In my WIP Fire and Water, Gabriel is making a BIG career change—even a life change.  He’s hanging up his microphone and finally putting his teaching degree to use by relocating from Southern Ontario to work at an under-staffed school in a remote Ojibway community in Northwestern Ontario.  He has no choice because his inheritance is being held by his mother and siblings until he commits to what his deceased father deemed a “respectable and real” job.  As for Jesse, the other protagonist, he is the primary grades teacher.  One can well imagine the culture shock Gabriel faces, while attempting to grasp his new nine to five position after only knowing music for thirteen years.  He has a three month probationary period to pass and needs Jesse’s help.

What about you?  How do you decide on a profession for your characters?  Is their job key to the plot or not?

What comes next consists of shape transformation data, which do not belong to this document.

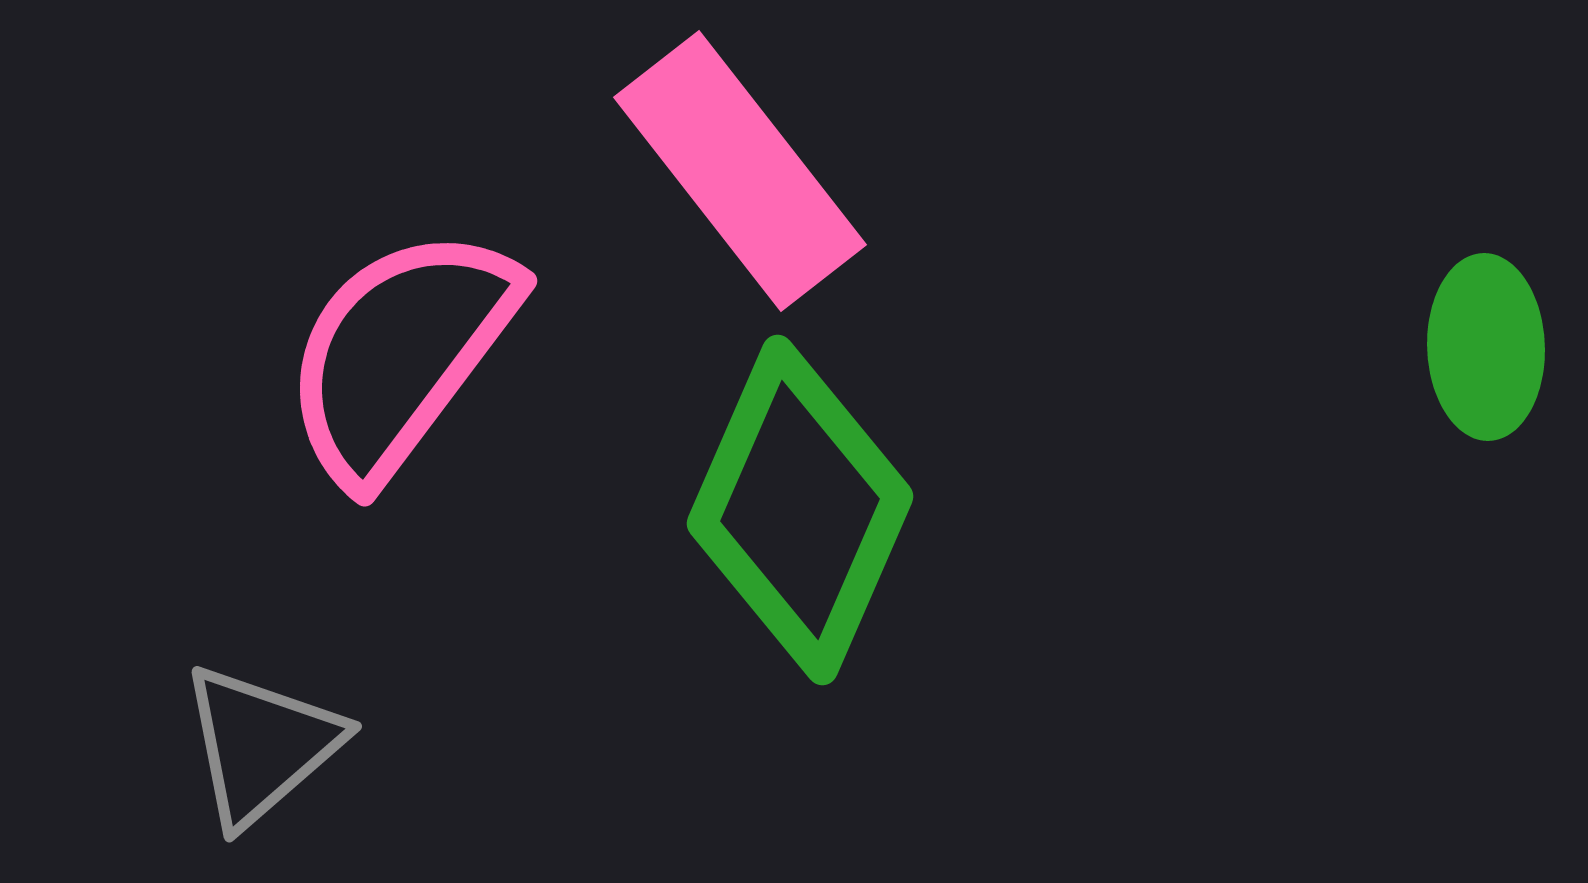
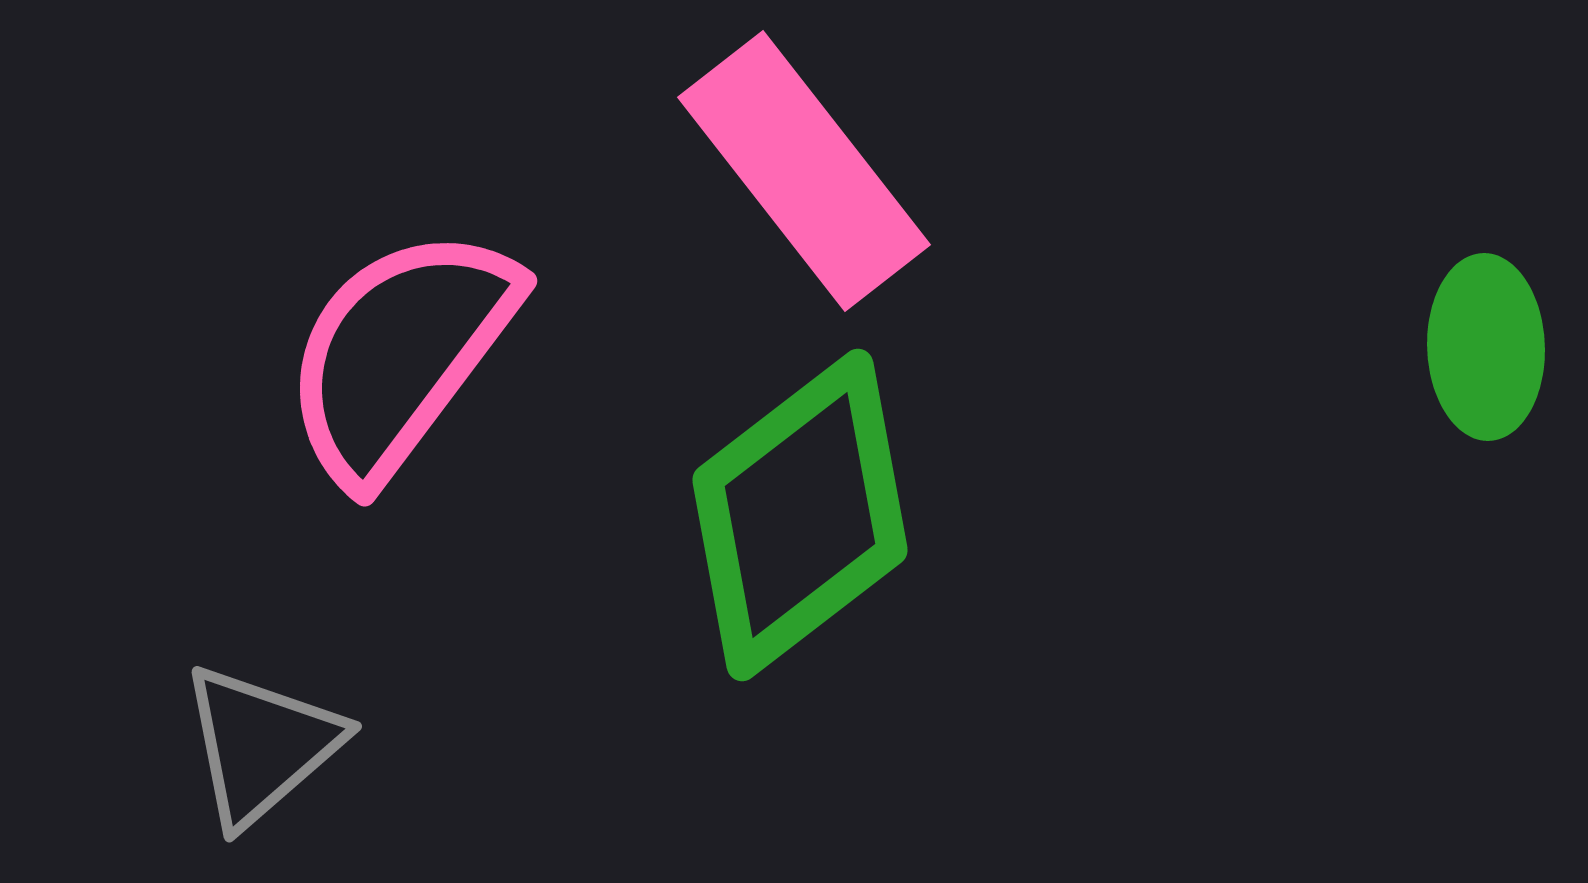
pink rectangle: moved 64 px right
green diamond: moved 5 px down; rotated 29 degrees clockwise
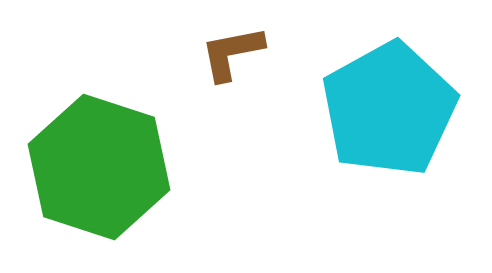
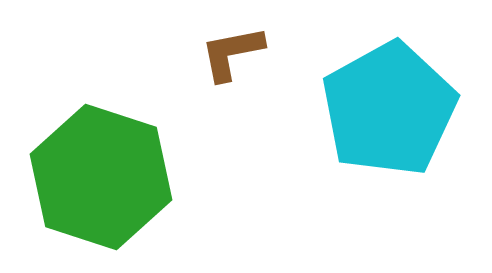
green hexagon: moved 2 px right, 10 px down
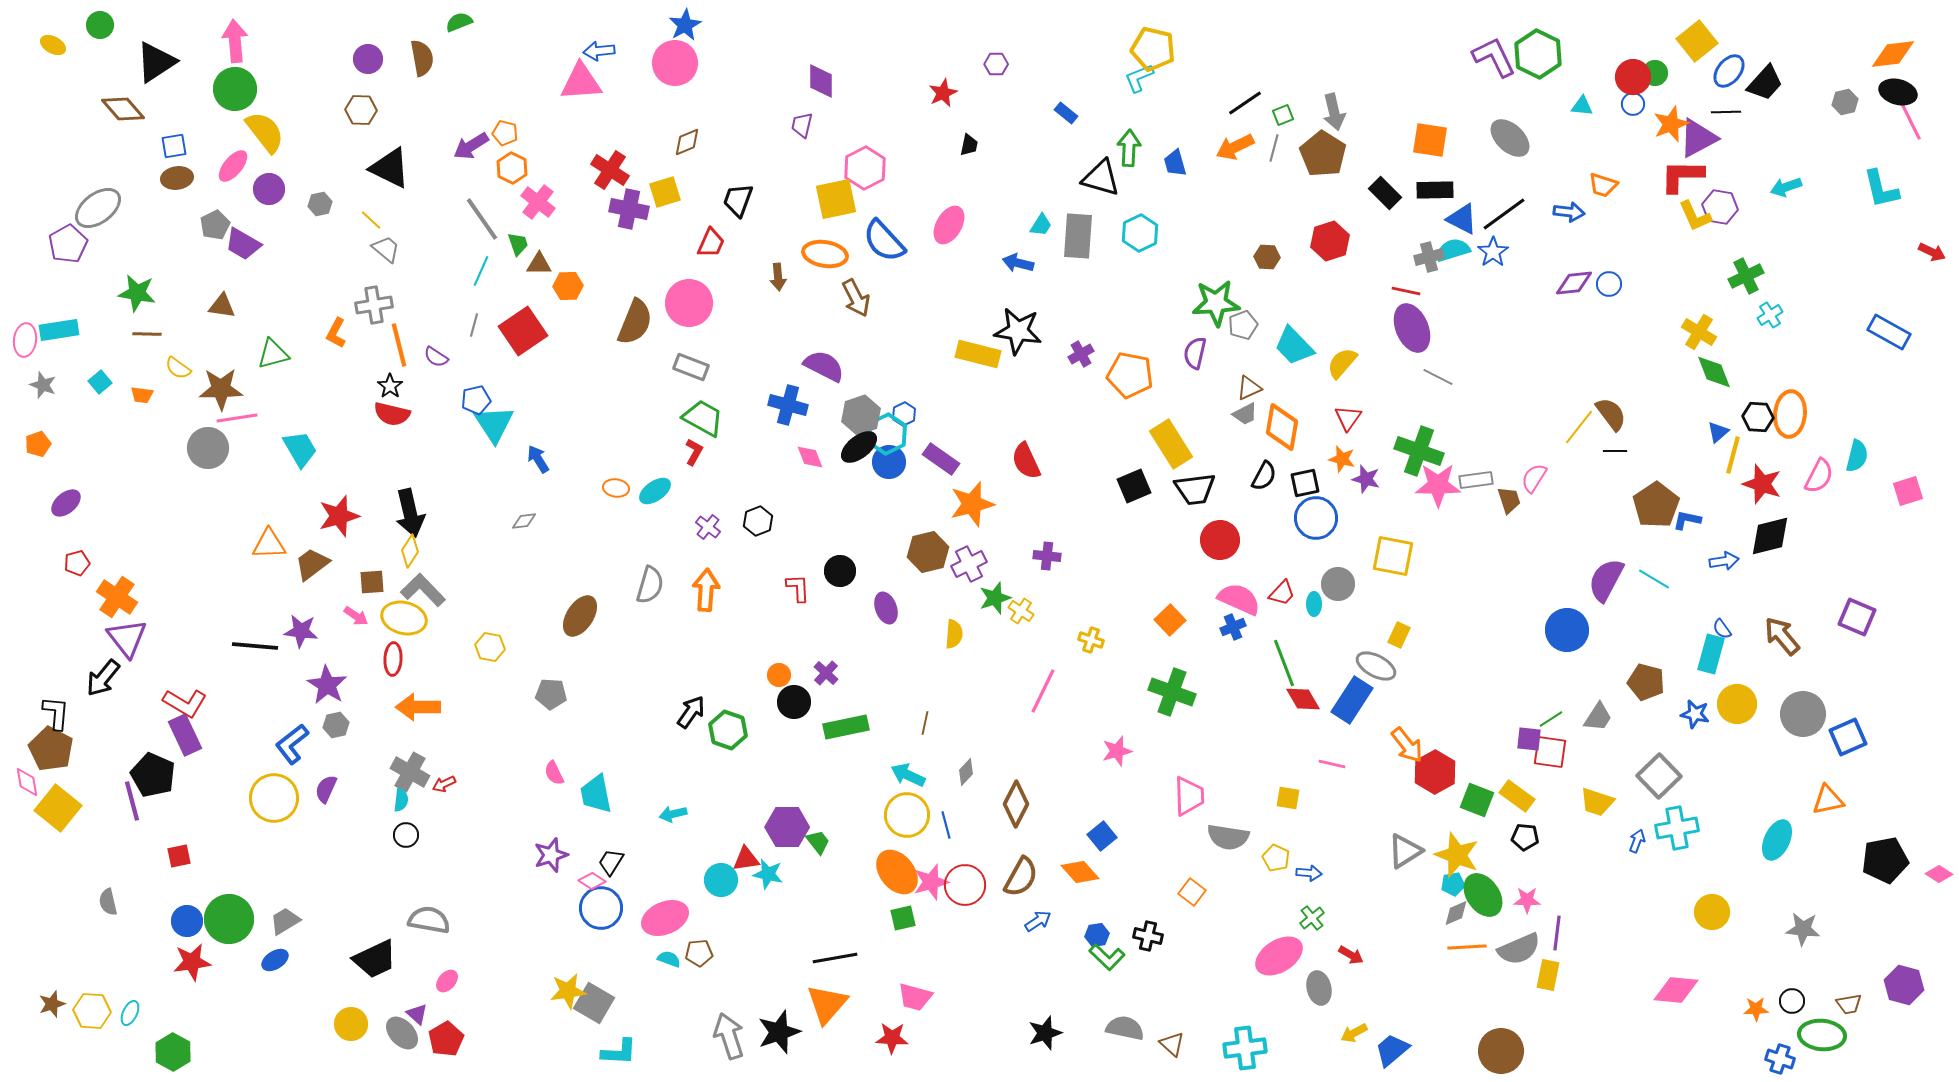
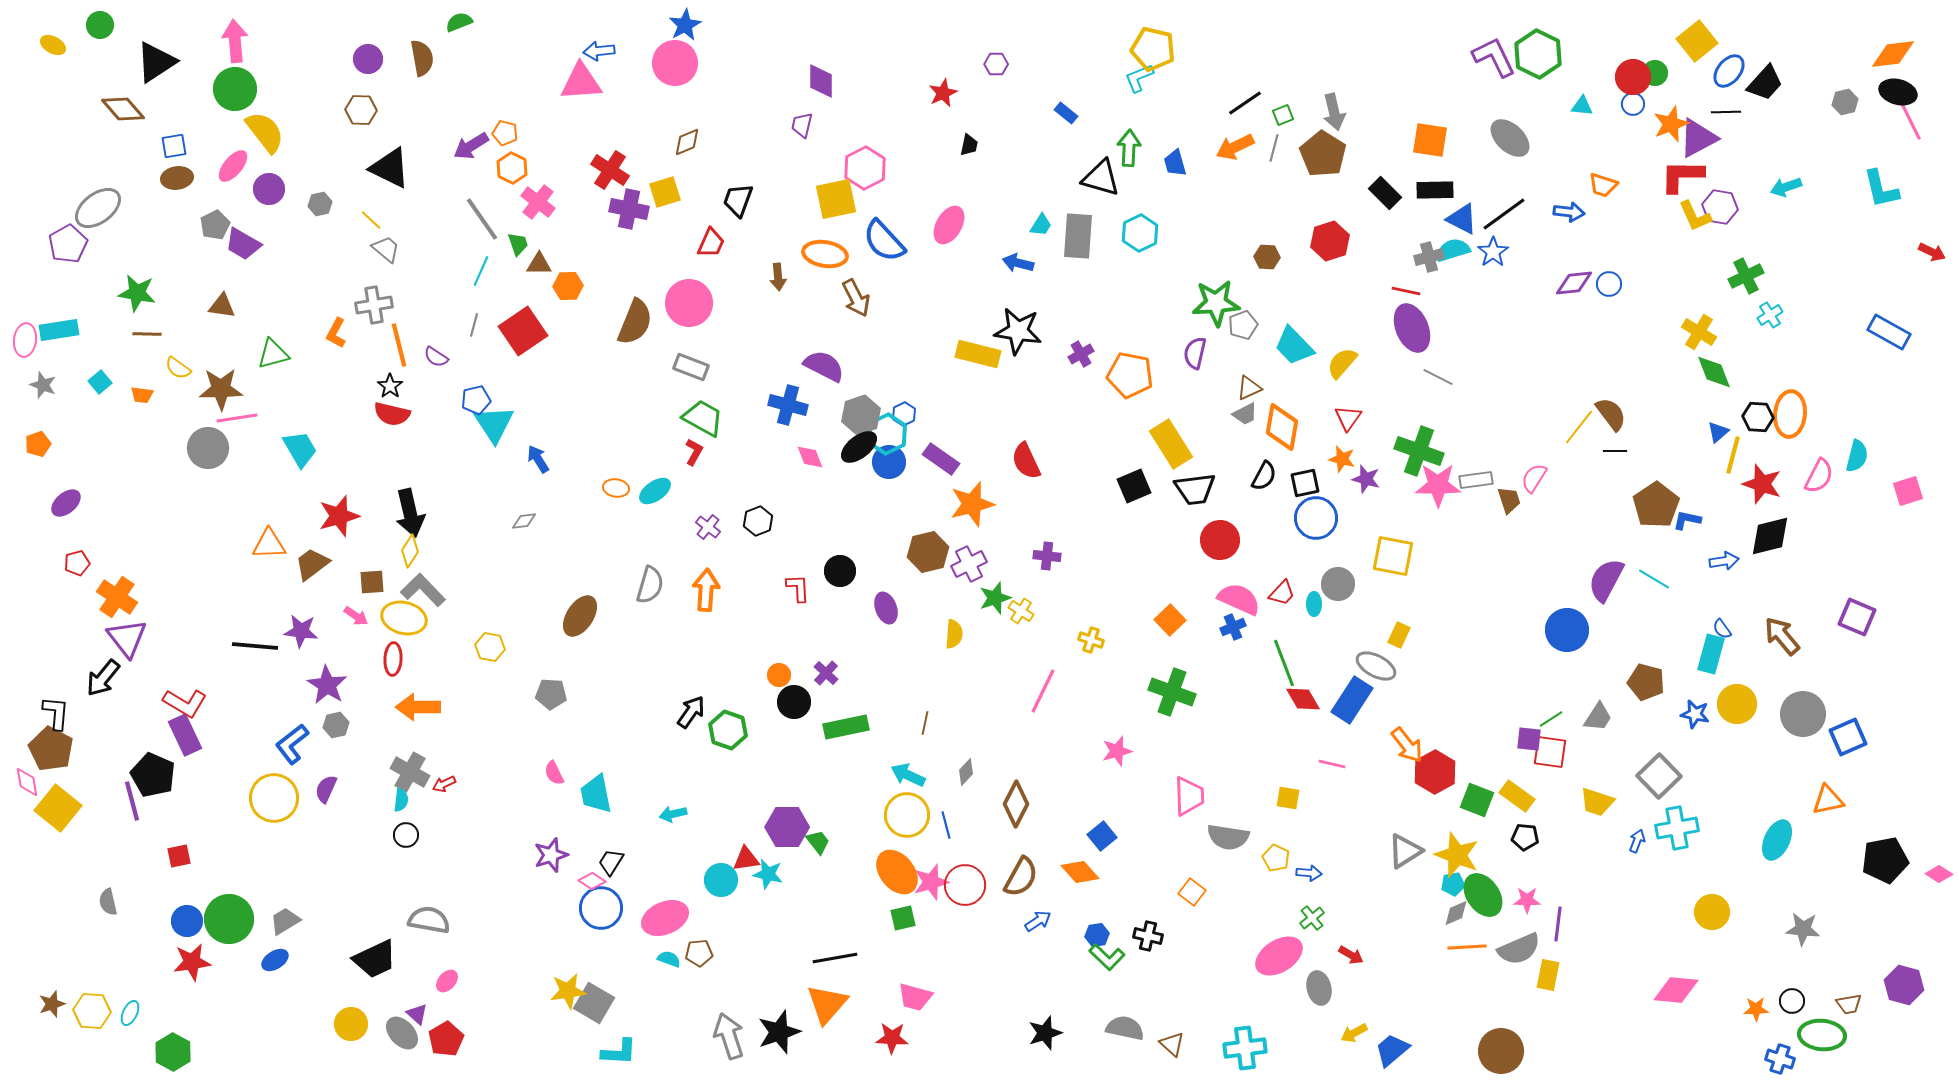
purple line at (1557, 933): moved 1 px right, 9 px up
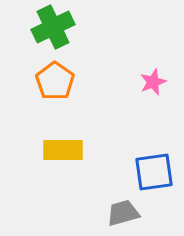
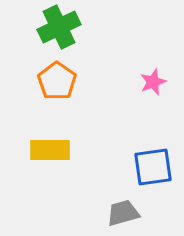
green cross: moved 6 px right
orange pentagon: moved 2 px right
yellow rectangle: moved 13 px left
blue square: moved 1 px left, 5 px up
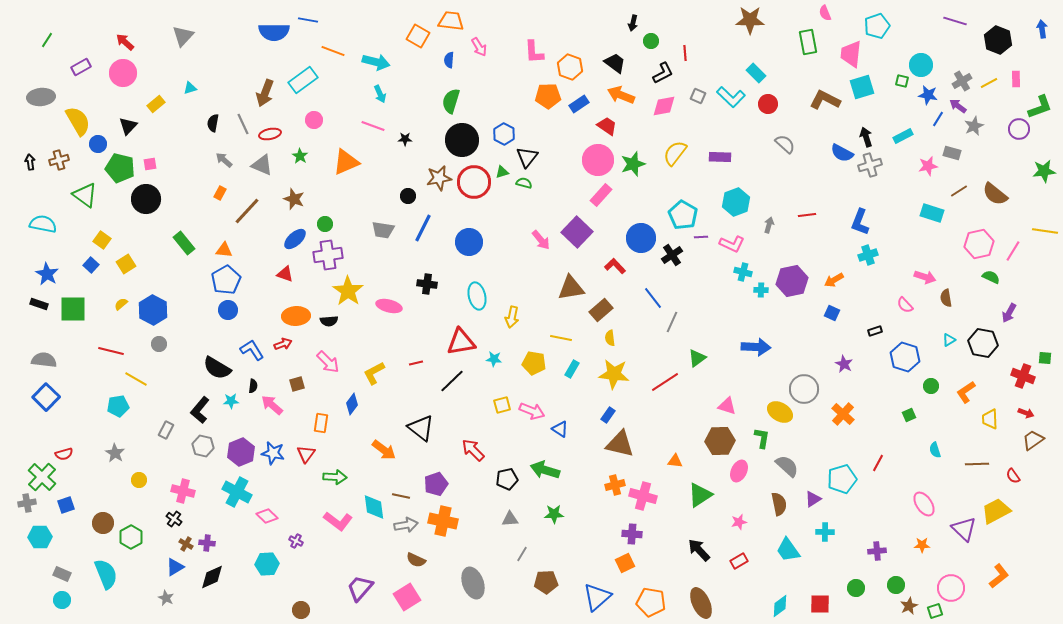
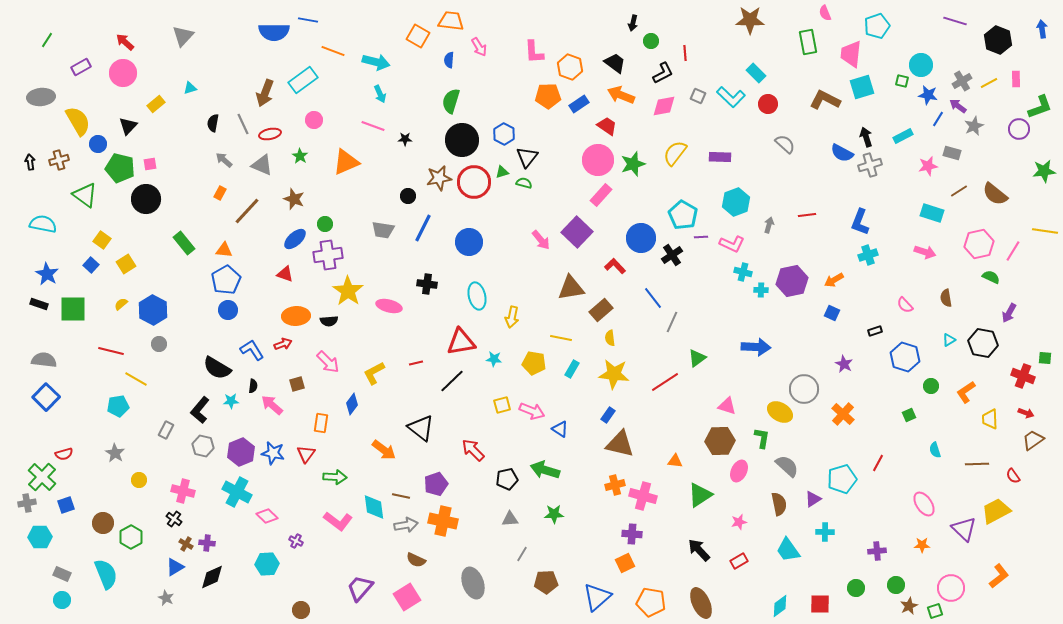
pink arrow at (925, 277): moved 25 px up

6 thoughts on “Take this job and shove it

  1. Melissa says:

    I think about the character and what suits the personality — and moves the story forward. In Doubting River, Charm had to have a job he could leave easily, that didn’t require a college degree, and that would take advantage of his ability to sell ice to Eskimos. Marlie, on the other hand, was a farm wife whose dreams had been put on hold. She had to have a job that both enabled her to provide benefits (health insurance) and a consistent salary to tied them over during the lean months before crops were sold and allowed her to raise her child. She, too, lacks a college degree. When her son is injured, she can’t work enough hours to provide those benefits, and she doesn’t have the skills to easily get another job.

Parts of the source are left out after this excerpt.